7. Data Sharing & Disclosure
We do not sell your personal data to third parties. We may share data in the following limited circumstances:
- Service Providers – Vendors operating on our behalf (hosting, email delivery, analytics) under data processing agreements
- Affiliate Partners – Anonymized aggregated performance data only (click counts, conversion rates)
- Legal Requirements – If required by law, court order, or to protect our legal rights
- Business Transfer – In connection with a merger or acquisition, with appropriate notice
8. Data Retention
| Data Type | Retention Period |
|---|---|
| Affiliate click & conversion logs | 24 months |
| Partner/influencer application data | 36 months (or duration of partnership) |
| GA4 analytics data | 14 months |
| Email communication records | 36 months |
| Cookie consent preferences | 12 months |
| Server access logs | 90 days |
9. Your Rights (GDPR / CCPA)
GDPR Rights (EU/UK Residents)
- Right of Access – Request a copy of the data we hold about you
- Right to Rectification – Correct inaccurate or incomplete data
- Right to Erasure – Request deletion ("right to be forgotten")
- Right to Restrict Processing – Limit how we use your data
- Right to Data Portability – Receive your data in a structured, machine-readable format
- Right to Object – Object to processing based on legitimate interest
- Right to Withdraw Consent – Withdraw marketing consent at any time
CCPA Rights (California Residents)
- Right to know what personal information is collected
- Right to know whether personal information is sold or disclosed
- Right to opt out of the sale of personal information (we do not sell data)
- Right to request deletion of personal information
- Right to non-discrimination for exercising privacy rights
10. Children's Privacy
WatchesLuxury.org is not directed at individuals under the age of 16 (or 13 in the US under COPPA).
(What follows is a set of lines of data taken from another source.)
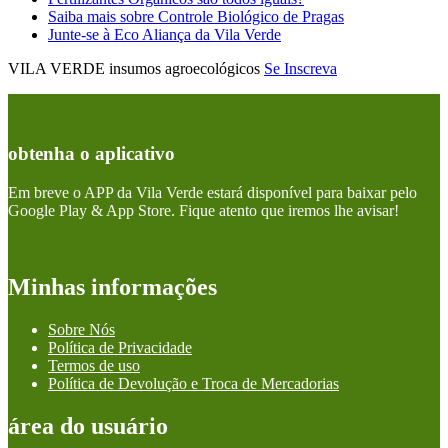
Saiba mais sobre Controle Biológico de Pragas
Junte-se à Eco Aliança da Vila Verde
VILA VERDE insumos agroecológicos
Se Inscreva
obtenha o aplicativo
Em breve o APP da Vila Verde estará disponível para baixar pelo
Google Play & App Store. Fique atento que iremos lhe avisar!
Minhas informações
Sobre Nós
Política de Privacidade
Termos de uso
Política de Devolução e Troca de Mercadorias
área do usuário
We do not knowingly collect personal data from children. If you believe a child has provided us with personal information, please contact us immediately at privacy@watchesluxury.org.
11. Security
We implement industry-standard security measures to protect your data, including:
- TLS 1.3 encryption for all data in transit
- Strict Content Security Policy (CSP) headers
- HTTP Strict Transport Security (HSTS)
- Regular security audits and dependency updates
- Access controls and principle of least privilege
While we take reasonable precautions, no method of transmission over the internet is 100% secure. In the event of a data breach affecting your rights and freedoms, we will notify you and relevant authorities as required by law.
12. Policy Changes
We may update this Privacy Policy periodically. When we do, we will update the "Last Updated" date at the top of this page. For material changes, we will provide prominent notice on our website. We encourage you to review this policy regularly.
13. Contact Us
Privacy Inquiries
For all privacy-related requests, questions, or concerns:
Response time: Within
2 business days for general inquiries
Rights requests: Within 30 days (GDPR) / 45 days (CCPA)
If you are located in the European Union and believe we have not adequately addressed your concerns, you have the right to lodge a complaint with your local Data Protection Authority (DPA).